Collected data:

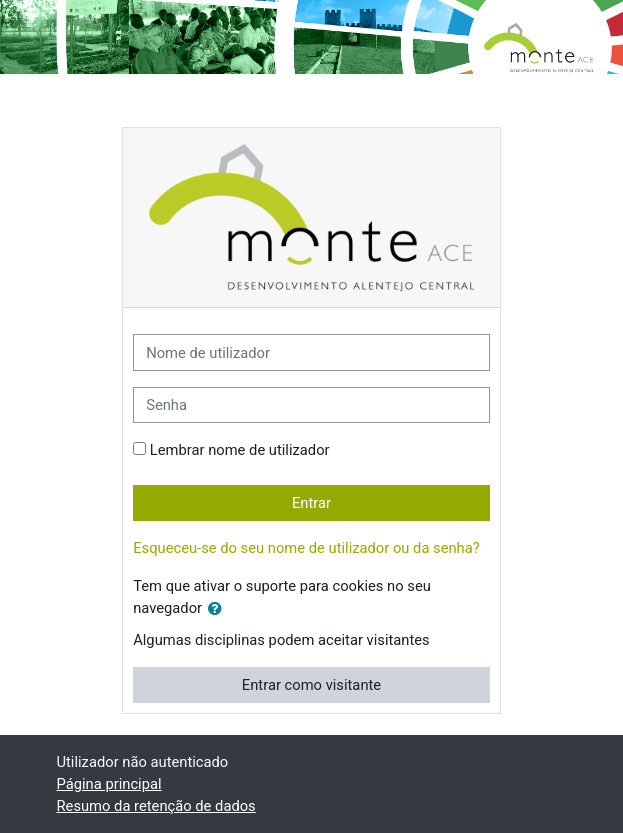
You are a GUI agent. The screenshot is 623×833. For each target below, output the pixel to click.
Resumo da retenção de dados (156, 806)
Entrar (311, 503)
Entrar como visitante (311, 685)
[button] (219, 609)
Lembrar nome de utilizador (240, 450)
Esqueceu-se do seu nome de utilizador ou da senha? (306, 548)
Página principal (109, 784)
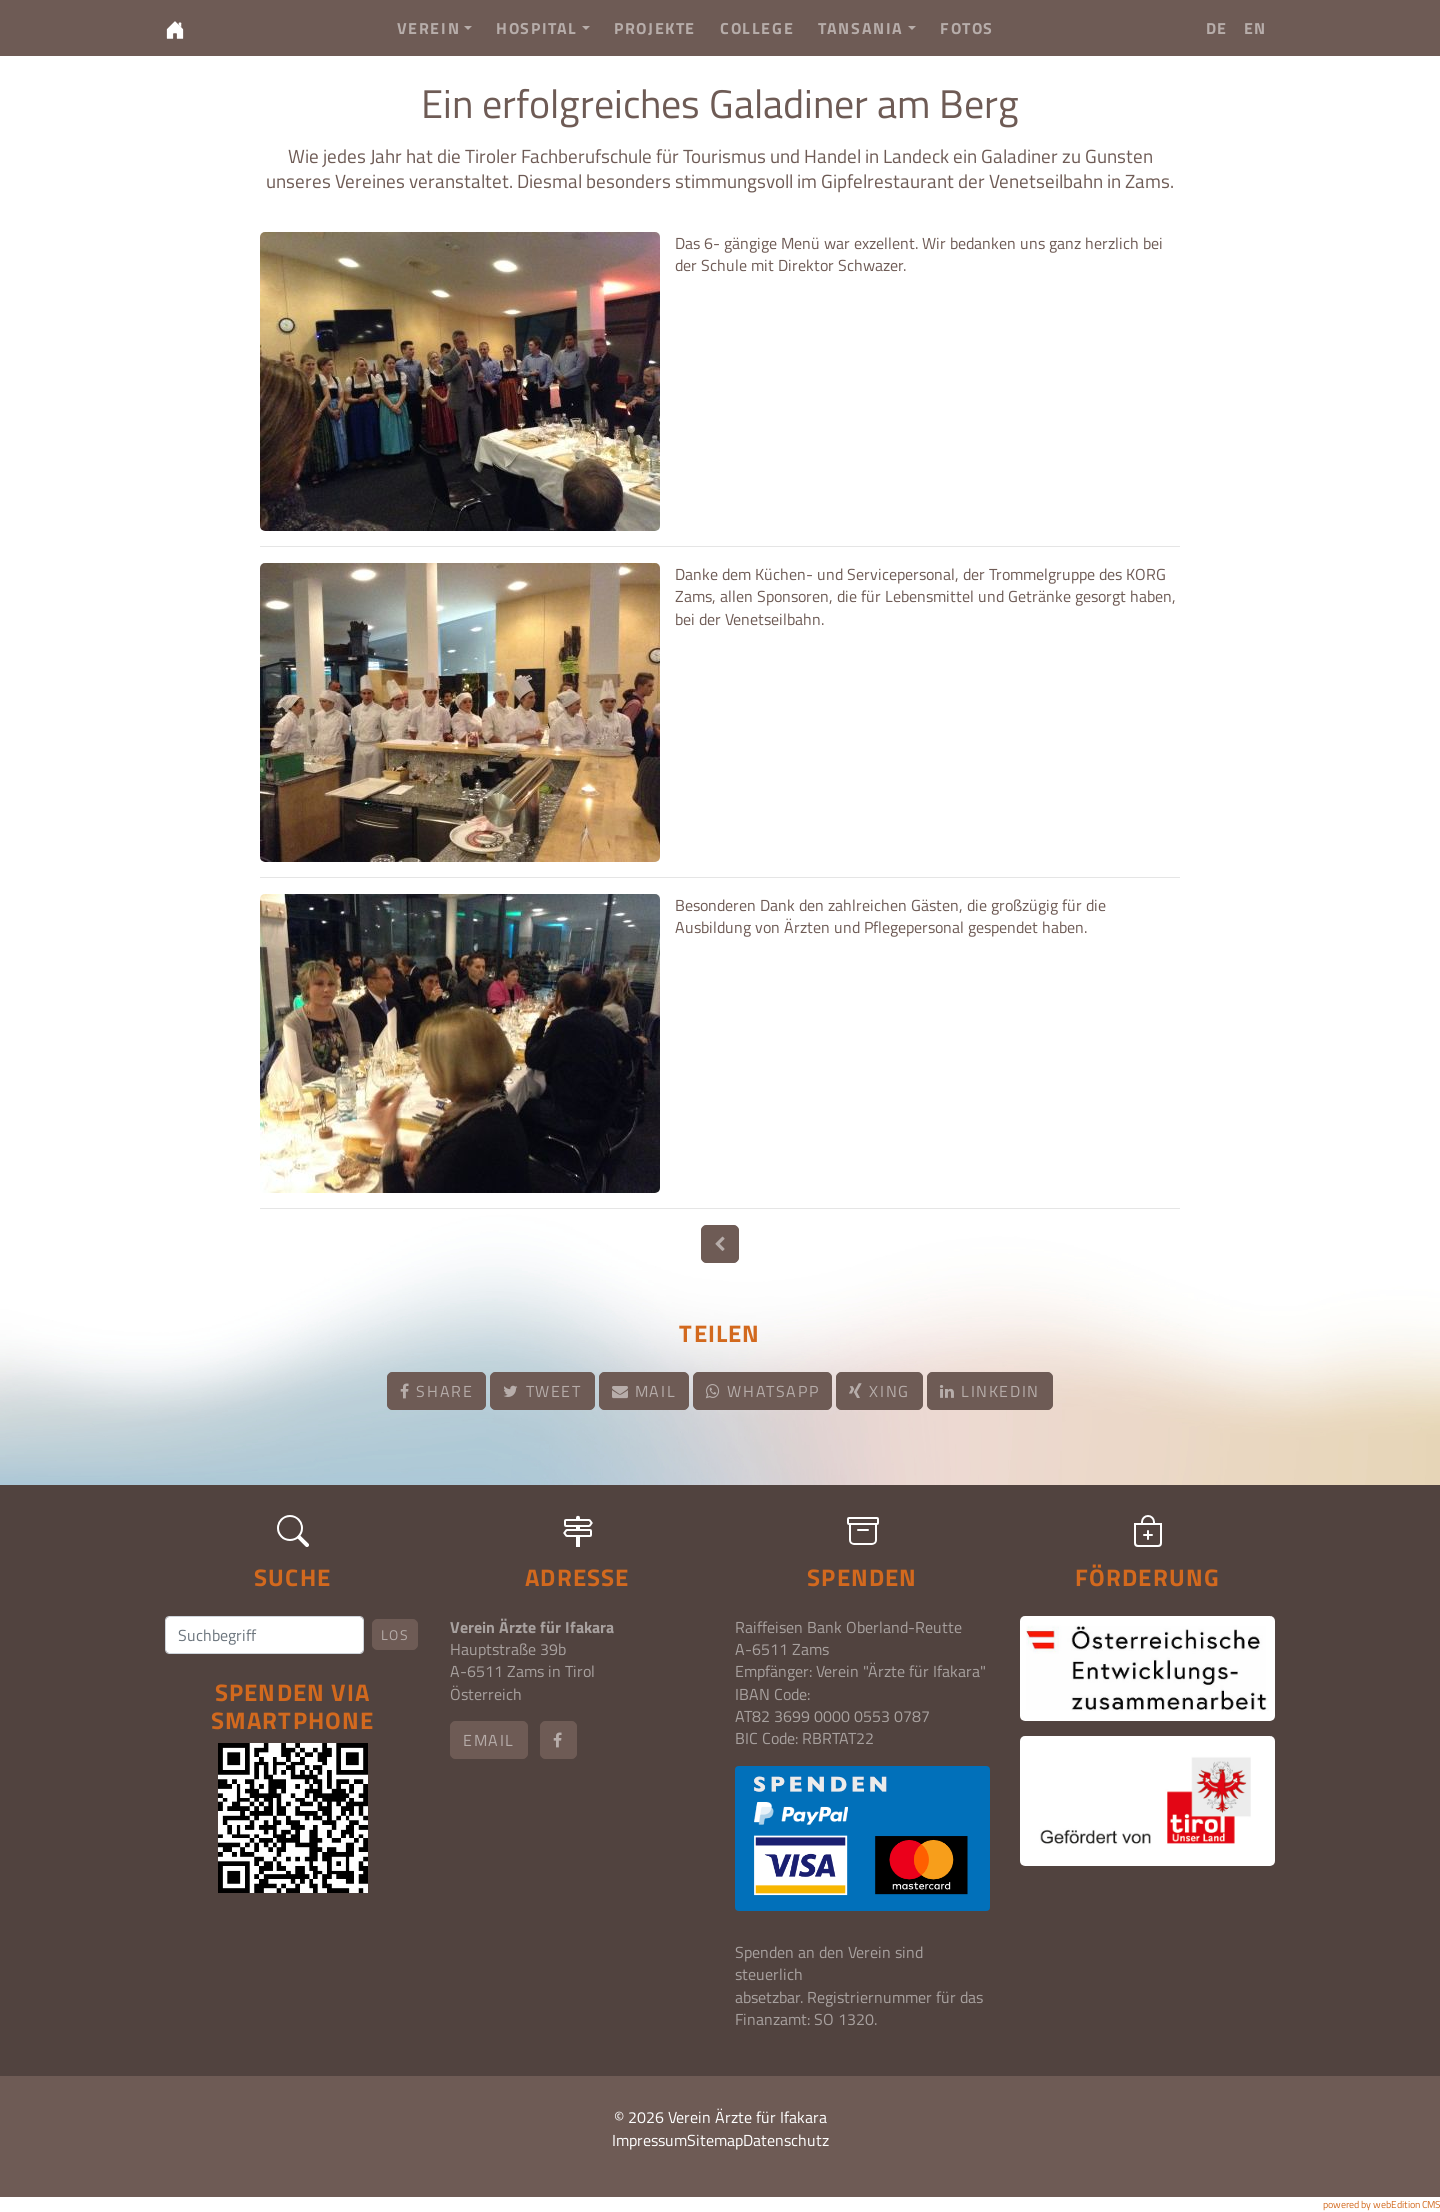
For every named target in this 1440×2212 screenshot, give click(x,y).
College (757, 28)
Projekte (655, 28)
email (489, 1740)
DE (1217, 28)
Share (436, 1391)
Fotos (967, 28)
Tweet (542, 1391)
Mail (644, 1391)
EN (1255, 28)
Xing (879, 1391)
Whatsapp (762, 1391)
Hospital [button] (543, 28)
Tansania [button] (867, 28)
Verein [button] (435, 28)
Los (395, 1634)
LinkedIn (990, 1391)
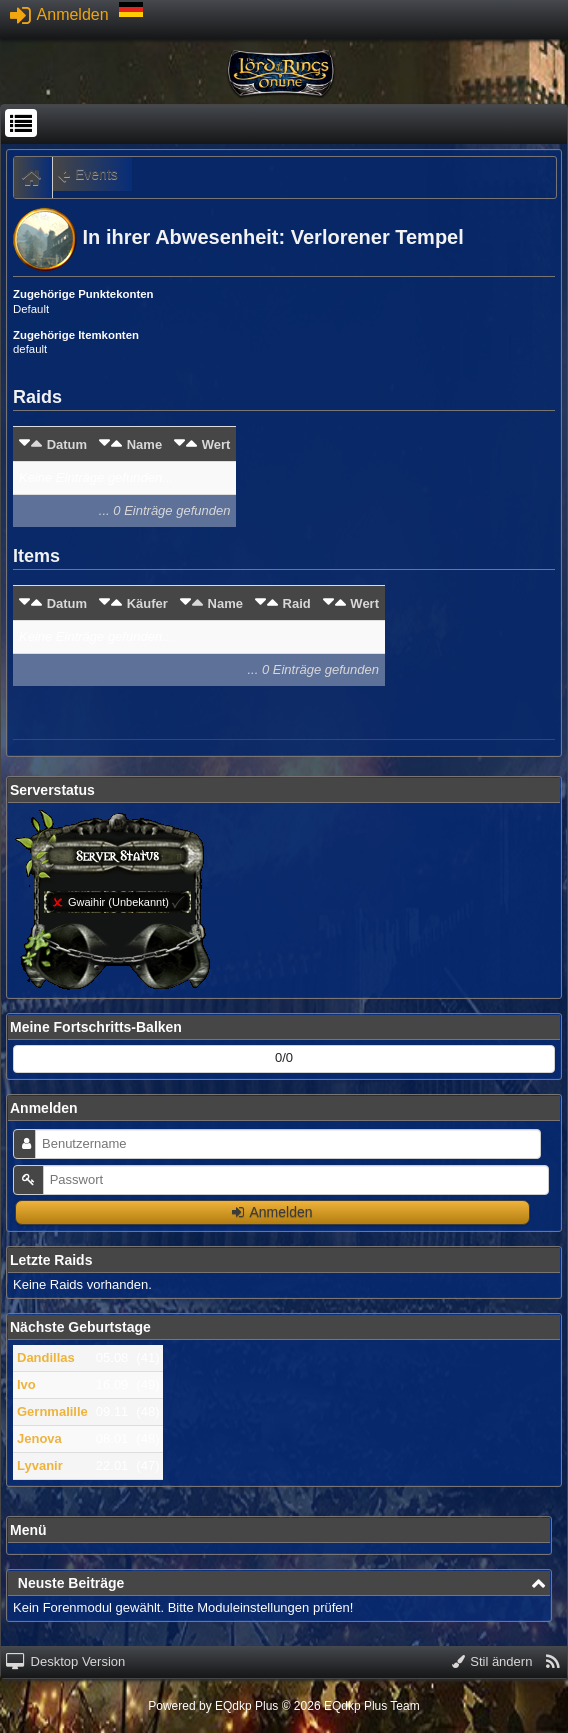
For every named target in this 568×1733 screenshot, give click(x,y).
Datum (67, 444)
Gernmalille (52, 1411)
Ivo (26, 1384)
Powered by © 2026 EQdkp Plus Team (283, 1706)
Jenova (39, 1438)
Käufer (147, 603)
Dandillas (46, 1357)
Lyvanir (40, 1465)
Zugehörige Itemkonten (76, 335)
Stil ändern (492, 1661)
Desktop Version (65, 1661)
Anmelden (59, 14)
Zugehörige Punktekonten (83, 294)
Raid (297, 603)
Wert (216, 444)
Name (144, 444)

# Problem to solve:
A verbatim transcription is required of the lines from the one with "Stil ändern (492, 1661)" through the final line of the entries above, and of nothing else.

# Answer to this problem:
Stil ändern (492, 1661)
Desktop Version (65, 1661)
Anmelden (59, 14)
Zugehörige Punktekonten (83, 294)
Raid (297, 603)
Wert (216, 444)
Name (144, 444)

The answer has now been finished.